原題 Cutie and the Boxer
日本劇場公開日 2013年12月21日
製作国 アメリカ

新着感想・ネタバレ

mazda620の感想・評価
ニューヨークで活動する日本人アーティスト夫婦、80歳のおじいちゃん篠原うしおと60歳の篠原のりこのドキュメンタリー。
彼は絵を描いたり彫刻をつくったりいろんなことをやっているし、その物のインパクトはすごいけど、ちょっとずつ誰かしらに影響をうけて作られたようなどこかでみたことがあるような作品が多くて真新しさがあるわけじゃない。

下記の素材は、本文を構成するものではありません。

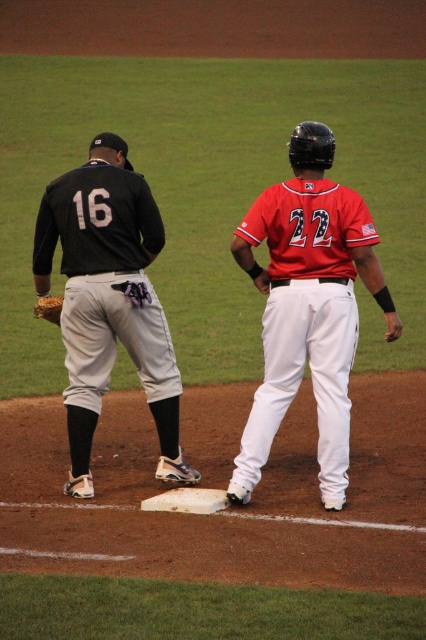 You are a photographer positioned behind home plate. You need to capture a photo of both the red matte jersey at center and the matte black jersey at left. Based on their heights, which player should you position closer to the camera to ensure both appear equally tall in the photo?

The red matte jersey at center has a lesser height compared to the matte black jersey at left. To make them appear equally tall in the photo, position the red matte jersey at center closer to the camera since it is shorter. This adjustment will help balance their sizes in the frame.

Based on the photo, you are a photographer standing at the edge of the baseball field. You want to take a closeup photo of the matte black jersey at left. The camera you are using has a minimum focusing distance of 8 meters. Will you be able to take the photo without moving closer?

The matte black jersey at left is 7.81 meters away from the camera. Since the minimum focusing distance is 8 meters, the camera cannot focus on the matte black jersey at left because it is too close. You need to move back to increase the distance to at least 8 meters. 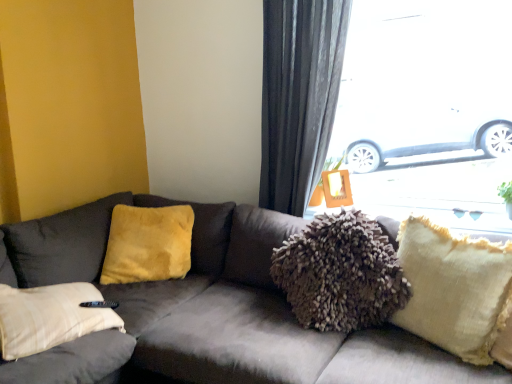 Question: Is dark gray fabric curtain at upper right bigger than beige textured pillow at right, which appears as the second pillow when viewed from the back?

Choices:
 (A) yes
 (B) no

Answer: (A)

Question: Does dark gray fabric curtain at upper right have a lesser height compared to beige textured pillow at right, the second pillow when ordered from left to right?

Choices:
 (A) no
 (B) yes

Answer: (A)

Question: Is dark gray fabric curtain at upper right closer to camera compared to beige textured pillow at right, the second pillow when ordered from left to right?

Choices:
 (A) no
 (B) yes

Answer: (A)

Question: Is dark gray fabric curtain at upper right at the left side of beige textured pillow at right, which is the first pillow from right to left?

Choices:
 (A) yes
 (B) no

Answer: (A)

Question: From the image's perspective, does dark gray fabric curtain at upper right appear lower than beige textured pillow at right, which appears as the second pillow when viewed from the back?

Choices:
 (A) yes
 (B) no

Answer: (B)

Question: Could you tell me if dark gray fabric curtain at upper right is facing beige textured pillow at right, which appears as the second pillow when viewed from the back?

Choices:
 (A) yes
 (B) no

Answer: (B)

Question: Is the position of transparent glass window at upper right less distant than that of fuzzy fabric pillow at upper right?

Choices:
 (A) no
 (B) yes

Answer: (B)

Question: From the image's perspective, is transparent glass window at upper right beneath fuzzy fabric pillow at upper right?

Choices:
 (A) no
 (B) yes

Answer: (A)

Question: Is transparent glass window at upper right positioned far away from fuzzy fabric pillow at upper right?

Choices:
 (A) no
 (B) yes

Answer: (A)

Question: Does transparent glass window at upper right have a greater height compared to fuzzy fabric pillow at upper right?

Choices:
 (A) no
 (B) yes

Answer: (B)

Question: Is transparent glass window at upper right turned away from fuzzy fabric pillow at upper right?

Choices:
 (A) no
 (B) yes

Answer: (A)

Question: Is the surface of transparent glass window at upper right in direct contact with fuzzy fabric pillow at upper right?

Choices:
 (A) yes
 (B) no

Answer: (B)

Question: Considering the relative sizes of velvet gray couch at center and beige textured pillow at right, which is the first pillow from right to left, in the image provided, is velvet gray couch at center bigger than beige textured pillow at right, which is the first pillow from right to left,?

Choices:
 (A) no
 (B) yes

Answer: (B)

ボクシングペイントとかは完全にジャクソンポロックじゃんって感じの作風で、他人に「ポロックとはまたちょっと違うよね」とフォローを入れられるシーンがあるけど、結局「ポロックとちょっと違う」ってことは少なからずどこかでポロックみたいな要素を感じちゃったからでてきた言葉なわけで完全に認めてもらうまでの道のりの遠さがすごく伝わる。
誰だって誰かに影響されてはじまるし、真似事から生まれるものだけど、それをまだ噛み砕けていない感じがどこかにある。一見能天気で考えてなさそうな風貌の人だけどたまに見せる表情や作品を語る言葉選びなどから、彼自身「自分の作品らしさ」みたいのを意外とまだ迷走しているようにみえた。

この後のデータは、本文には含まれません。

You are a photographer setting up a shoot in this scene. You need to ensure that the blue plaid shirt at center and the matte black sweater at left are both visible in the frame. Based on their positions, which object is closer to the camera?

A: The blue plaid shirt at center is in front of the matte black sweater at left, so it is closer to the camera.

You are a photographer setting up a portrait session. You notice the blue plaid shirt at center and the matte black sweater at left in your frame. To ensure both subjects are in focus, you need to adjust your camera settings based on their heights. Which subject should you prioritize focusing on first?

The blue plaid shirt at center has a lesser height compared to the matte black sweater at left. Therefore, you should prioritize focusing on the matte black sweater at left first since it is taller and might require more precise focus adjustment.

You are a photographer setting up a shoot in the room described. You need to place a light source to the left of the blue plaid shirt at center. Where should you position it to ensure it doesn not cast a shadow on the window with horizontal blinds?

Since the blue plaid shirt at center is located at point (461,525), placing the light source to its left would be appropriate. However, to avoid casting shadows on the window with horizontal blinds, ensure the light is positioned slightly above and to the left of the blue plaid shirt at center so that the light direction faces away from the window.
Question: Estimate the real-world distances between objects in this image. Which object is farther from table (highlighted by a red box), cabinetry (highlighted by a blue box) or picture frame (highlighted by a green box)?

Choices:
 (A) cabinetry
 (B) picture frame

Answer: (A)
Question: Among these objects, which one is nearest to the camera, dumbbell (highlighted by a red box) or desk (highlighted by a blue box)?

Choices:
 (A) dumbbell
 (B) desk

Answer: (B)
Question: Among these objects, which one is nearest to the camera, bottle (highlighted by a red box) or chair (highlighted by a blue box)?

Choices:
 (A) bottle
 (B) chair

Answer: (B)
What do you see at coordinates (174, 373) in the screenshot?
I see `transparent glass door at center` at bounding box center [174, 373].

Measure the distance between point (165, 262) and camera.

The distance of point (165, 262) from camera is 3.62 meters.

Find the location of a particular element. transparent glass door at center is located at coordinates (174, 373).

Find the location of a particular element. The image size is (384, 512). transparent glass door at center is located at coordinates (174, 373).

キャプションにこだわらずに作る芸術家はいっぱいいるけど、説明しなくたって物には意味が絶対あるしそれを求めたいと私は思う派。奥さんの絵にはそれを作った意図が感じられるのに対して彼は見た目のインパクト以上に何かがあるわけではなかった。それがまさに自身の感覚の表現の模索途中にみえ...
Yuka_Onoの感想・評価
『キューティー&ボクサー』鑑賞。 アメリカ在住の芸術家、篠原有司男と妻で絵描きの篠原乃り子のドキュメンタリー映画。 作品が売れないジレンマを抱えるも芸術への情熱を捨てない夫婦。悪態をついていても妻の夫に対する尊敬が見える。素敵な関係。
s_p_n_minacoの感想・評価
破天荒で自由で困った人と、それを支える同志であり恋女房。あたかもフィクションに出てくる前衛芸術家、それを地でいく二人。これもまたThat's marriageなドキュメンタリーだった。彼女にとって夫は、自分のスタイルや自尊心を根こそぎ奪っていく鬼なんだと思う。やがて結婚生活は鬼退治に辿り着き、でもまだまだ闘いは始まったばかり。それもまた典型的芸術家カップルの典型的呪縛に思えるのだが…。長年NY暮らしでも日本の生活様式って意外と変わらないんだなあ。息子が気がかり。